Tuesday, August 28, 2007

Hey, Jesus! Let Me Get 4 G's On That Pit Bull...

Talk about bogus apologies. When Michael Vick took the podium, moments after pleading guilty to dogfighting charges, he made sure to "speak from the heart" and remind people that he's not an experienced "public speaker". Well, Mikey, I for one am sorry, but I'm not buying your "apology." Listen, people only apologize if they are sorry, or if they get caught, and he is clearly doing the latter. He called his actions "immature" and swore that he would "redeem" himself, but that doesn't even begin to address the immorality of his actions? Immature? Try idiotic. Redeem yourself? Try, you're going to jail man, and you're never going to regain the power, respect and admiration you once had, period. And to claim that he's already found Jesus in all of this? Dude, everyone knows that Jesus is in prison, not at dog fights. Actually, from what I can tell, Jesus must be on the floor of the prison shower, or giving out free tats of himself in the mess hall, so I have no idea how he could find time to mix in a dog fight. So you can say you're sorry all you want, but until you show me you're sorry, I ain't buyin it. You proclaimed your innocence for too long my friend, so for you to say you're sorry now, is just you trying to save your own dog killin' ass.
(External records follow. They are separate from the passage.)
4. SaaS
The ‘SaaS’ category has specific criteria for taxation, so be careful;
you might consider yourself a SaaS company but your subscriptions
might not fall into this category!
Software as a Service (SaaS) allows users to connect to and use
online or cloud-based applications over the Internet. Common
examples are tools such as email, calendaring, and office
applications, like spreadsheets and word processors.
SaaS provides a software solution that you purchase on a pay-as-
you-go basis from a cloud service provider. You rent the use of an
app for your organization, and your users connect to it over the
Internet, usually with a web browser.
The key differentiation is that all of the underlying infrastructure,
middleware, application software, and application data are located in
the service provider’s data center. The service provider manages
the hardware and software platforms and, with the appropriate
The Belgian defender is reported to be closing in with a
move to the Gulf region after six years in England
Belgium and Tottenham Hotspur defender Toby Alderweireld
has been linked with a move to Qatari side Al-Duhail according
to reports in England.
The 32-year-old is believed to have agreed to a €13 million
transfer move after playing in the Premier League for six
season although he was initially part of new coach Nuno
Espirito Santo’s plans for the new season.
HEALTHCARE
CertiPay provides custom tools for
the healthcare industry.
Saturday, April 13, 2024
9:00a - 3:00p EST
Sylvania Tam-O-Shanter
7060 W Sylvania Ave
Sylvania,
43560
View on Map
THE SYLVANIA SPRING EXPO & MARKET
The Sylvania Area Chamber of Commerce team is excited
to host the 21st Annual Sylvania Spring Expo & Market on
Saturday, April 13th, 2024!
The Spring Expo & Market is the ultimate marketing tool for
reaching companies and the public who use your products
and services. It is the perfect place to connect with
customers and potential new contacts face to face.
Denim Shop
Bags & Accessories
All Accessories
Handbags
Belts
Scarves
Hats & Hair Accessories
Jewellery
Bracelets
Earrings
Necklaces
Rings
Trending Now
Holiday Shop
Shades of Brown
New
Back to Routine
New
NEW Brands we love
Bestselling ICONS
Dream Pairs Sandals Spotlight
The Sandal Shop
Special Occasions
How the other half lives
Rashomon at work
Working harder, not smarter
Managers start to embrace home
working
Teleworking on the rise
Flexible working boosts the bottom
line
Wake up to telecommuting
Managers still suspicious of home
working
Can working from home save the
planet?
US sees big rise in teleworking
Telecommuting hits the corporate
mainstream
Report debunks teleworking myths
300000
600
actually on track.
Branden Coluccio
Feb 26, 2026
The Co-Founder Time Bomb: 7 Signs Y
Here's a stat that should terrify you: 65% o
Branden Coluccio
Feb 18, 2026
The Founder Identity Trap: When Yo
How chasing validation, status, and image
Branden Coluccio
As for his "plea" agreement, it may not be all it seems. In principle, the agreement is a recommendation from the prosecution to the judge, that the judge can reject, accept, or alter in any way he or she sees fit. So, the charges Michael Vick pled to, which was killing 6 dogs and operating a dog fighting ring, carry a maximum penalty of 5 years. Everyone has been saying he could get as few as 8 months, or possibly just probation, but unless he sings like a canary, I see him doing more like 3 of the 5 years. He didn't cooperate with authorities, he was the ring leader, and he was the last one to plea. All bad news for him when it comes to the judge handing down the sentence.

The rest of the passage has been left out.